The provision of free samples for inclusion in maternity discharge packs is a key strategy (Piwoz & Huffman, 2015). This implies hospital and health professional endorsement (Rosenberg et al., 2008; Thorley, 2015), associates with reduced in‐hospital exclusive breastfeeding and out‐of‐hospital breastfeeding duration (Rosenberg et al., 2008; Sadacharan, Grossman, Matlak, & Merewood, 2014; Tarrant et al., 2015). It appears to be extensively practiced in the United States especially (Merewood et al., 2010; Save the Children, 2013b). For example, one 2010 study found that of 3,209 hospitals surveyed 91% had distributed infant formula in sponsored discharge packs (Merewood et al., 2010). Studies in other countries are limited. However, one 2012 evaluation in China found 40% of new mothers had received free samples, of which 61% were provided directly by company sales representatives and one third by health professionals (Save the Children, 2013b).
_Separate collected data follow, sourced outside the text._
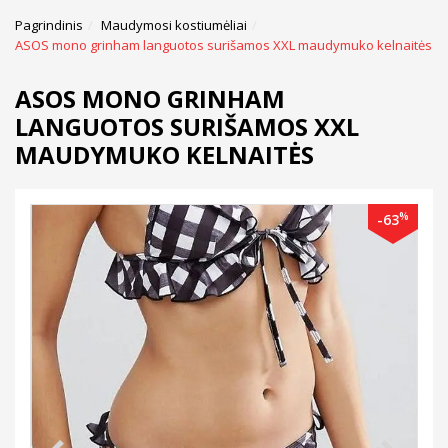
Pagrindinis
Maudymosi kostiumėliai
ASOS mono grinham languotos surišamos XXL maudymuko kelnaitės
ASOS MONO GRINHAM
LANGUOTOS SURIŠAMOS XXL
MAUDYMUKO KELNAITĖS
%
-63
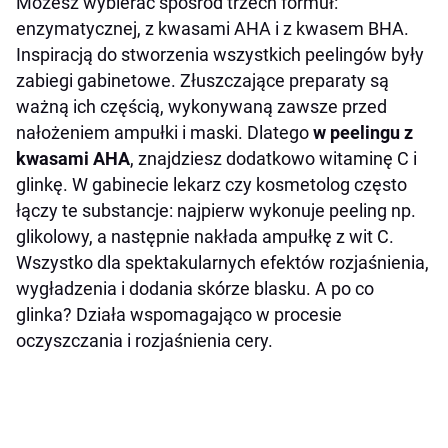
Możesz wybierać spośród trzech formuł:
enzymatycznej, z kwasami AHA i z kwasem BHA.
Inspiracją do stworzenia wszystkich peelingów były
zabiegi gabinetowe. Złuszczające preparaty są
ważną ich częścią, wykonywaną zawsze przed
nałożeniem ampułki i maski. Dlatego
w peelingu z
kwasami AHA
, znajdziesz dodatkowo witaminę C i
glinkę. W gabinecie lekarz czy kosmetolog często
łączy te substancje: najpierw wykonuje peeling np.
glikolowy, a następnie nakłada ampułkę z wit C.
Wszystko dla spektakularnych efektów rozjaśnienia,
wygładzenia i dodania skórze blasku. A po co
glinka? Działa wspomagająco w procesie
oczyszczania i rozjaśnienia cery.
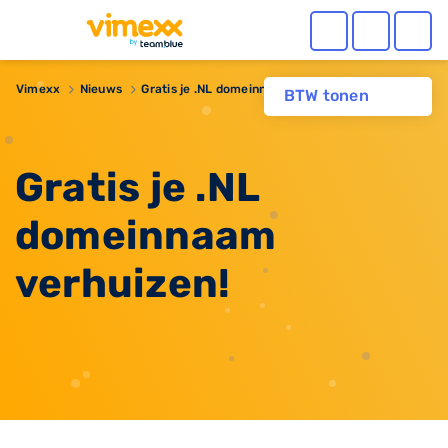
Vimexx
Nieuws
Gratis je .NL domeinnaam verhuizen!
BTW tonen
Gratis je .NL
domeinnaam
verhuizen!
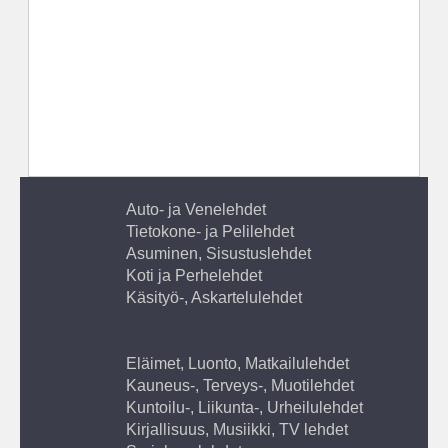
Auto- ja Venelehdet
Tietokone- ja Pelilehdet
Asuminen, Sisustuslehdet
Koti ja Perhelehdet
Käsityö-, Askartelulehdet
Eläimet, Luonto, Matkailulehdet
Kauneus-, Terveys-, Muotilehdet
Kuntoilu-, Liikunta-, Urheilulehdet
Kirjallisuus, Musiikki, TV lehdet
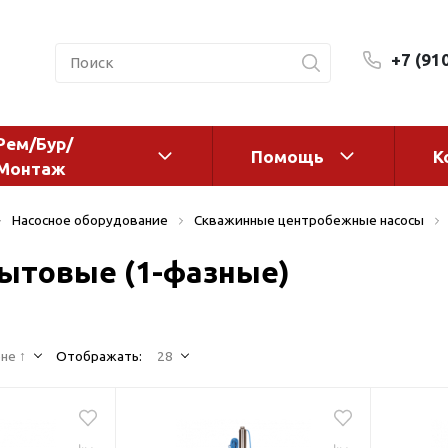
+7 (91
Рем/Бур/
Помощь
К
Монтаж
 оборудование и
Фильтры и сменные эл
Насосное оборудование
Скважинные центробежные насосы
а
Системы очистки воды
ытовые (1-фазные)
Комплектующие
авления
Реагенты
 для систем
Фильтрующие среды
ения
не ↑
Отображать:
28
Системы фильтрации
BWT
дранты
Магистральные фильтр
 адаптеры
Гейзер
Health care professionals also play a key role in the marketing of special formulas (therapeutic milks), sold over the counter or by prescription for medically diagnosed conditions affecting a small proportion of the infant population (van Tulleken, 2018). Among others, these include formulas for premature babies, anti‐regurgitation, anti‐diarrhoea, allergy treatment and prevention, and impaired renal function (Changing Markets Foundation, 2017; Martin, Ling, & Blackburn, 2016). Prescribing behaviours are in‐turn shaped by research activities, clinical guideline development, medical education and public awareness – all activities which companies influence. Hence, industry‐driven over‐diagnosis at least partly explains our observation of high special formula sales growth in certain countries. For example, in the UK prescriptions of special formula for infants with cows‐milk protein allergy (CMPA) increased 500% from 105,029 in 2006 to over 600,000 in 2016, a rate greatly exceeding any credible change in prevalence. This occurred alongside a ~ 700% increase in expenditure on these products by the National Health Service from £8.1 million to >£60 million. In this context it is noteworthy that the baby food industry funded the first international guidelines on CMPA in 2007 and revisions in 2010, with most authors involved in developing these and other guidelines declaring prior industry funding (van Tulleken, 2018).
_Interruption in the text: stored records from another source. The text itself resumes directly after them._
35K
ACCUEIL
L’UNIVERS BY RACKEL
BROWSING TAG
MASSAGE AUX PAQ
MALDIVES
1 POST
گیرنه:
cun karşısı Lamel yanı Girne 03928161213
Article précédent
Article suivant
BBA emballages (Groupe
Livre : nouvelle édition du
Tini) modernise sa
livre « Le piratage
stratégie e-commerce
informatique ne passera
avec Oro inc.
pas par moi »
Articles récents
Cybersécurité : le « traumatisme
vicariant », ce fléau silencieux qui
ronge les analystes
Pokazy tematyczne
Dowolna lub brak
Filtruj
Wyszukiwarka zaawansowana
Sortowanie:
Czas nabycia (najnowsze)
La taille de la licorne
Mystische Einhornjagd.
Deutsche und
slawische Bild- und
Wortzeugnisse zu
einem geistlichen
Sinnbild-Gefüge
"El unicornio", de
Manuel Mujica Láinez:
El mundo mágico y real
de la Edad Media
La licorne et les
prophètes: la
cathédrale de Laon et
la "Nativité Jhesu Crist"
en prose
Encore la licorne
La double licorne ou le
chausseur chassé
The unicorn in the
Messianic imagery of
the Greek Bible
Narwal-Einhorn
A second key strategy is direct‐to‐consumer marketing. This has occurred through traditional channels including advertisements in parenting magazines, television, and in‐store retail displays (Choi et al., 2019; Piwoz & Huffman, 2015), and increasingly through digital channels including social media platforms, online parenting forums, mobile apps for new and expecting parents, reward programmes and sponsored parenting blogs (Abrahams, 2012; Harris, Fleming‐Milici, & Frazier, 2016; Piwoz & Huffman, 2015). Marketing messages often portray BMS as a symbol of modernity, as equivalent with or superior to breast milk, and formula‐feeding as extensively practised and as an appropriate lifestyle choice (Mejia, Seklir, Gardin, & Nixon, 2016; Piwoz & Huffman, 2015). Evidence suggests this is highly effective in shaping beliefs. For example, one recent United States survey found 52% of infant caregivers agreed with the statement that infant formula can be better for babies' digestion and brain development than breastmilk; 62% that it can provide nutrition not present in breastmilk (Romo‐Palafox, Pomeranz, & Harris, 2020). Messaging also interacts with the socio‐cultural factors mentioned earlier, for example, by promoting positive values such as ‘freedom from judgement’ and by appealing to the emotional and psychological aspects of parenting and parental aspirations, such as scholastic achievement (Mejia et al., 2016).
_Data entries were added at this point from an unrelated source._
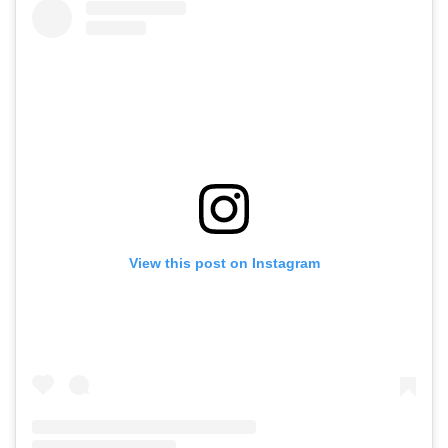
View this post on Instagram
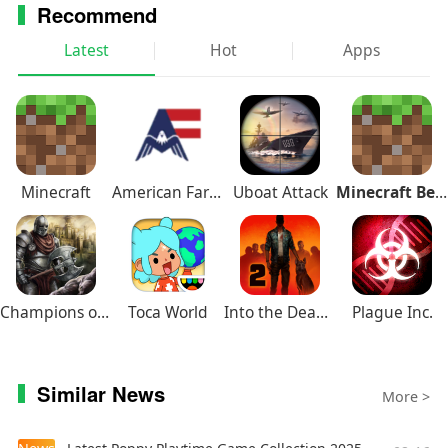
Recommend
Latest
Hot
Apps
Minecraft
American Farming
Uboat Attack
Minecraft Beta
Champions of Avan
Toca World
Into the Dead 2
Plague Inc.
Similar News
More >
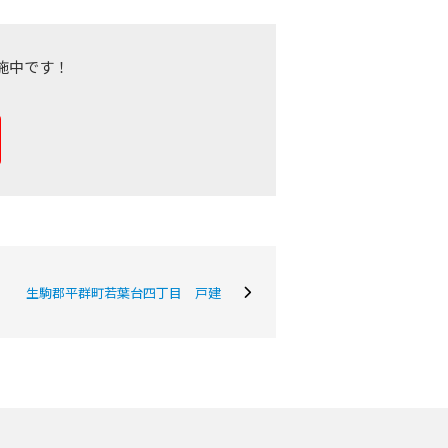
施中です！
会社概要
当社について
生駒郡平群町若葉台四丁目 戸建
香芝支店紹介ページ
ページ
採用情報
一覧
お知らせ
コラム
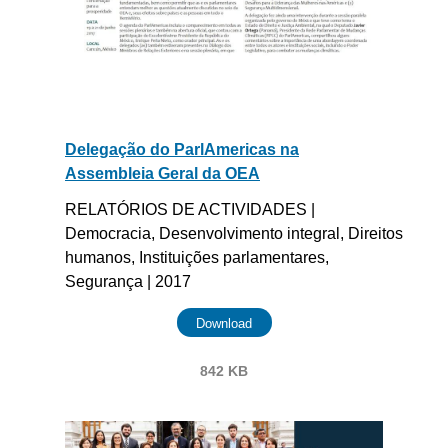
Delegação do ParlAmericas na
Assembleia Geral da OEA
RELATÓRIOS DE ACTIVIDADES |
Democracia, Desenvolvimento integral, Direitos
humanos, Instituições parlamentares,
Segurança | 2017
Download
842 KB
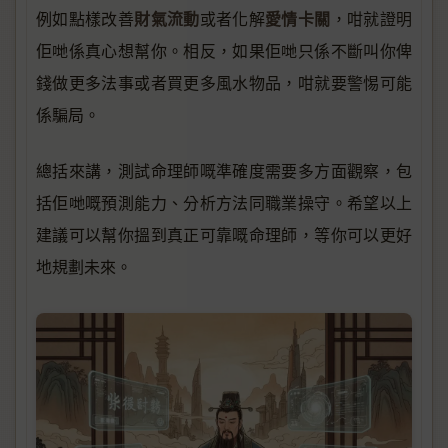
財氣流動
愛情卡關
例如點樣改善
或者化解
，咁就證明
佢哋係真心想幫你。相反，如果佢哋只係不斷叫你俾
錢做更多法事或者買更多風水物品，咁就要警惕可能
係騙局。
總括來講，測試命理師嘅準確度需要多方面觀察，包
括佢哋嘅預測能力、分析方法同職業操守。希望以上
建議可以幫你搵到真正可靠嘅命理師，等你可以更好
地規劃未來。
Another key feature of direct‐to‐consumer marketing are product strategies, reflected in the marked increase in the variety of product types available on markets worldwide (Changing Markets Foundation, 2017). These strategies are intended to drive new sales growth by inventing entirely new product categories, differentiating products in competitive markets, and raising prices through premiumisation.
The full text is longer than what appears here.